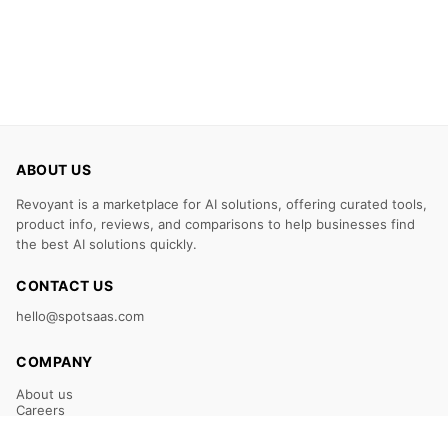
ABOUT US
Revoyant is a marketplace for AI solutions, offering curated tools,
product info, reviews, and comparisons to help businesses find
the best AI solutions quickly.
CONTACT US
hello@spotsaas.com
COMPANY
About us
Careers
Claim Your Listing
Submit Your Tool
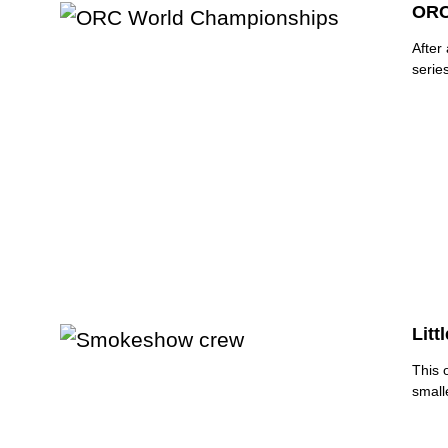
ORC
After
serie
Litt
This 
smalle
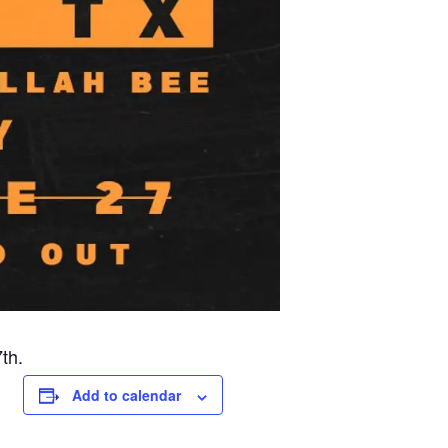
th.
Add to calendar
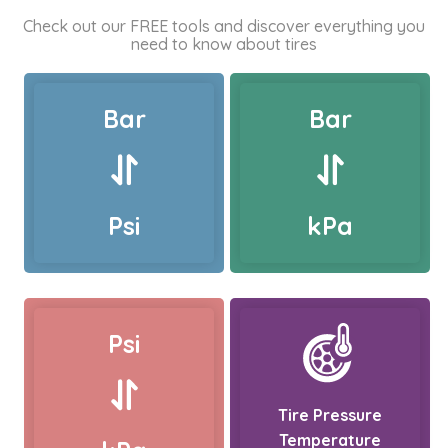
Check out our FREE tools and discover everything you
need to know about tires
Bar
Bar
Psi
kPa
Psi
Tire Pressure
Temperature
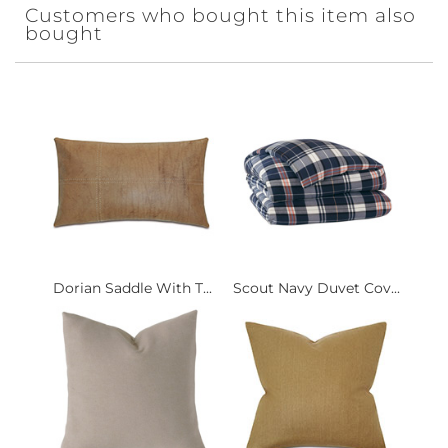
Customers who bought this item also
bought
Dorian Saddle With T...
Scout Navy Duvet Cov...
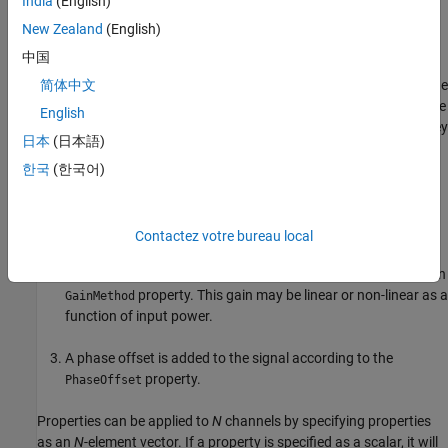
India
(English)
Properties
New Zealand
(English)
expand all
中国
The order that receiver effects are applied to the signal is fixed. The
简体中文
following list describes the order in which effects are applied to the
English
input signal. All properties need not be included but if they are, they
日本
(日本語)
will be applied in this order regardless of the order in which their
properties are listed::
한국
(한국어)
System noise is added according to the method specified in
property.
NoiseMethod
Contactez votre bureau local
The signal gain is applied according to the method specified in
property. This gain may be linear or non-linear as a
GainMethod
function of input power.
A phase offset is added to the signal according to the
property.
PhaseOffset
Properties can be applied to
N
channels by specifying properties
as an
N
-element vector. If a property is specified as a scalar, it will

== Work order ==
Copy every line of the listing where the word "applied" appears.

== Answer space ==
The order that receiver effects are applied to the signal is fixed. The
following list describes the order in which effects are applied to the
will be applied in this order regardless of the order in which their
The signal gain is applied according to the method specified in
Properties can be applied to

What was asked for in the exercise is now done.